The dicarboxylic acid component mainly comprising terephthalic acid or an ester-forming derivative thereof used in the present invention means that terephthalic acid or an ester-forming derivative thereof in the dicarboxylic acid is usually 80 mol% or more. Preferably it is 90 mol% or more, More preferably, it is 95 mol% or more. Examples of other dicarboxylic acids include isophthalic acid, 2,6-naphthalene dicarboxylic acid, adipic acid, sebacic acid, succinic acid, oxalic acid, cyclohexanedicarboxylic acid, and ester-forming derivatives thereof. These may be used alone or in combination of two or more.

  The diol mainly composed of 1,4 butanediol used in the present invention means that 1,4 butanediol in the diol is usually 80 mol% or more. Preferably it is 90 mol% or more, More preferably, it is 95 mol% or more. Other diols include alkylene glycols such as ethylene glycol, propylene glycol, neopentyl glycol, hexamethylene glycol, decamethylene glycol, cyclohexanedimethanol, poly (oxy) ethylene glycol, polytetramethylene glycol, and polymethylene glycol. These may be used alone or in combination of two or more, and can be arbitrarily selected according to the purpose.

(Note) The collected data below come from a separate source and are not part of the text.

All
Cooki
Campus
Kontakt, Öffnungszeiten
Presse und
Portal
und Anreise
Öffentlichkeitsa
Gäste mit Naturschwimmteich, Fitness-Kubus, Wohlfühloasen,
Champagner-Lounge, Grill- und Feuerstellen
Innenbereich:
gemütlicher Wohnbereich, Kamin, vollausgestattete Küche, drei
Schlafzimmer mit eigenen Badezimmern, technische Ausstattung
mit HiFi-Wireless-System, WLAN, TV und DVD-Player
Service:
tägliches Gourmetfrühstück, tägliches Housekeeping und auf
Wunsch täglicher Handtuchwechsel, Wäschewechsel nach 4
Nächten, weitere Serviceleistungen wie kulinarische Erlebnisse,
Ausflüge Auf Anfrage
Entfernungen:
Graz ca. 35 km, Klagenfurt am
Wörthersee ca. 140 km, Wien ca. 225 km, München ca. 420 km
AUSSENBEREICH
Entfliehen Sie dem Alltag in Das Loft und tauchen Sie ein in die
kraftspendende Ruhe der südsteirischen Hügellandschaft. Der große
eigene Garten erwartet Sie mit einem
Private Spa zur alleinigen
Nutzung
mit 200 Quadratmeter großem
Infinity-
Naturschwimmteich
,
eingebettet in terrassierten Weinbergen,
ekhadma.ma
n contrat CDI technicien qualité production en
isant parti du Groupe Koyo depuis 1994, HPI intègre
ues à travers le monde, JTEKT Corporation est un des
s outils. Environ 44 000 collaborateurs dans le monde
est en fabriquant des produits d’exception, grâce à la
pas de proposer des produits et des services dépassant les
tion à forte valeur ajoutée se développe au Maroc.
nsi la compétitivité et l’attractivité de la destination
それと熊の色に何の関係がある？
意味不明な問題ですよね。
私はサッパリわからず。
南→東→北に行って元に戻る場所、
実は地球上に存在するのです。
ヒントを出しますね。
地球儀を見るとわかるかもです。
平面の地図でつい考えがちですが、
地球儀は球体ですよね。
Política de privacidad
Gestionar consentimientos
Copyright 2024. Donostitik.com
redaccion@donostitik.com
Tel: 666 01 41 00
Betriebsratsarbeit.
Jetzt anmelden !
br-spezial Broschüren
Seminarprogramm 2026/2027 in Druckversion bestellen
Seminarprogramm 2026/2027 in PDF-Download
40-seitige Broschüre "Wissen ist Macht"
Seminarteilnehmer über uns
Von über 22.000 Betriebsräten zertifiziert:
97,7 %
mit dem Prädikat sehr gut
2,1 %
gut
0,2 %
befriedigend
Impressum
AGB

  The ester-forming derivative used in the present invention is an ester-forming derivative that can form an ester as a diol in the resin production process, and is a lower alkyl ester of terephthalic acid or other dicarboxylic acid, specifically methyl ester, ethyl ester, propyl. Examples include esters and butyl esters. One or two or more of these may be mixed, and can be arbitrarily selected depending on the purpose.

<Manufacturing method>
Hereinafter, a method for manufacturing PBT will be described.
Known methods for producing PBT include a so-called direct polymerization method using terephthalic acid and 1,4-BG as main raw materials, and a transesterification method using terephthalic acid dialkyl ester and 1,4-BG as main raw materials.

  In the present invention, a conventionally known method, that is, an esterification reaction and / or a transesterification reaction of a dicarboxylic acid component containing terephthalic acid or its ester-forming derivative as a main component and a diol containing 1,4 butanediol as a main component. Can be carried out by a method of obtaining PBT through an esterification step of performing polycondensation and a polycondensation step of polycondensation reaction of the oligomer obtained by the esterification step. These steps can be carried out either batchwise or continuously.

In the present invention, an oligomer is a precursor of PBT having a number average molecular weight of 500 to 4,000.
In the present invention, the reaction system is an esterification step or a polycondensation step. The esterification step includes an esterification reaction tank and an apparatus connected to the esterification reaction tank by piping, and the polycondensation process includes a polycondensation reaction tank and an apparatus connected to the polycondensation reaction tank by piping.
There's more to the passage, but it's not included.